▸ **Your objective**
Please copy every line of the records below that holds the word "društvu".

▸ **Dataset content**

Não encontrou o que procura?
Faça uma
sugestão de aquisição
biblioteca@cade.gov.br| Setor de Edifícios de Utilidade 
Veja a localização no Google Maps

--

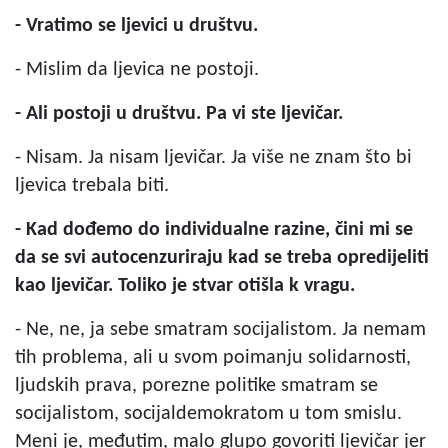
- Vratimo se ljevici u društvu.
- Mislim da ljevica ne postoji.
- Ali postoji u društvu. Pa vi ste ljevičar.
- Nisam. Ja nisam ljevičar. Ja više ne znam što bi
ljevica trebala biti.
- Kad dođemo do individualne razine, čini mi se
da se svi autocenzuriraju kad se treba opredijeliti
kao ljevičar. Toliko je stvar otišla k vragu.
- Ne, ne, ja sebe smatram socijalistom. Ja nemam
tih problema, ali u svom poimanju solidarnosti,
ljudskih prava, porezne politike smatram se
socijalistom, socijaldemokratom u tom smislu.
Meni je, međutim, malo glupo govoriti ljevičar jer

==

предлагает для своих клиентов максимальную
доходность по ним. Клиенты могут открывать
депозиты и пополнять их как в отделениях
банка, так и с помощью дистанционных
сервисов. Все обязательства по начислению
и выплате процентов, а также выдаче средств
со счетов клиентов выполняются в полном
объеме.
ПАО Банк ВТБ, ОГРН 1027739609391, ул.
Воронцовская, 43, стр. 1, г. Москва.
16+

▸ **Result of the task**
- Vratimo se ljevici u društvu.
- Ali postoji u društvu. Pa vi ste ljevičar.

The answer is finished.